Tuesday, March 29, saw the announcement of $2.7 billion in funding as an additional part of the government’s bipartisan infrastructure deal, bringing the total funding for ports and waterways to approximately $17 billion for FY2022 and FY2023. The newly announced $2.7 billion will be given to projects run by the US Army Corps of Engineers, which will focus on deepening and widening shipping channels, flood risk reduction, and habitat restoration in hundreds of projects spanning the entire country. The additional upgrades are part of a government initiative to prevent the congestion and supply chain disruptions seen through 2020, 2021, and the start of 2022. This announcement came just after the government released its 2023 fiscal budget of approximately $5.8 trillion, which includes more funds that will be allocated to building and upgrading highways, ports, and other types of supply chain infrastructure.

Shanghai Port Shutdowns Drive Forwarders To Consider Other Ports

Shanghai’s manufacturing and cargo transport took a dive last week as the entire city went into lockdown following China’s zero-COVID policy after positive cases continued to climb. The city is now experiencing the worst outbreak in China since the initial Wuhan outbreak at the start of the pandemic. The tiered lockdowns started on March 28 in the city’s eastern side, encompassing the Pudong area where factories were suspended. Airport and container terminal transport was severely limited. Some shippers have recommended changing to Ningbo port while the lockdowns are in place to avoid major congestion and bottlenecks in the eastern parts of the city. Although lockdowns were lifted on April 5, the high number of cases combined with the Chinese government’s goal of actively managing and removing COVID means shippers and forwarders should expect more lockdowns in the future if cases spike once more. All of this comes in tandem with the fallout from Shenzhen lockdowns just a few weeks before, with many trucks and cargo shippers facing issues regarding moving cargo across province borders, which have affected delivery times and placed additional strain on the supply chain.
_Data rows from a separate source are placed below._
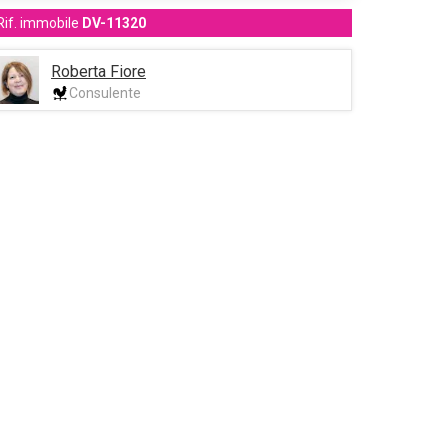
Rif. immobile
DV-11320
Roberta Fiore
Consulente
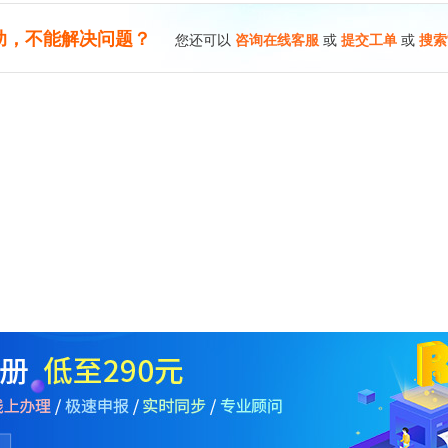
助，不能解决问题？
您还可以
咨询在线客服
或
提交工单
或
搜索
West Coast Ports Face a Rail Equipment Shortage Crisis

West Coast port managers and terminal operators have started to urge Class 1 railroads to increase their deployment of railcars and locomotive power in Los Angeles-Long Beach, Oakland, and Seattle-Tacoma. Spikes in demand indicate that the West Coast’s railways may experience a crisis similar to the summer of 2021. While the coming months are expected to bring higher volumes of inland point intermodal (IPI) cargo, there are a few different reasons why the West Coast’s rail system is lagging. Rail companies are reportedly too slow to take railcars out of storage and put them into service to keep up with the increases in demand after the Lunar New Year dip. Container dwell-on times at terminals are also increasing. In Los Angeles, containers should have a dwell-on time of three or fewer days to support fluidity and terminal traffic. However, the average time increased to 5.2 days in February compared with January’s 3.5-day average, with March dwell-on times becoming even worse. Some container terminals have had to prevent the discharge of empty containers to the railroads until they receive confirmation that they will receive railcars to transport cargo, increasing congestion further. Even though the Lunar New Year brought a brief lull in demand, rail companies did not catch up during that time and have been facing increasing demand over the last three weeks. The rail problems that started in southern California are now moving north to Oakland and the Northwest Seaport Alliance (NWSA) of Seattle and Tacoma. As inland hubs face more congestion and chassis shortages, Midwest warehouses face labor shortages that affect railcar load times, all of which heighten the problems seen on the West Coast.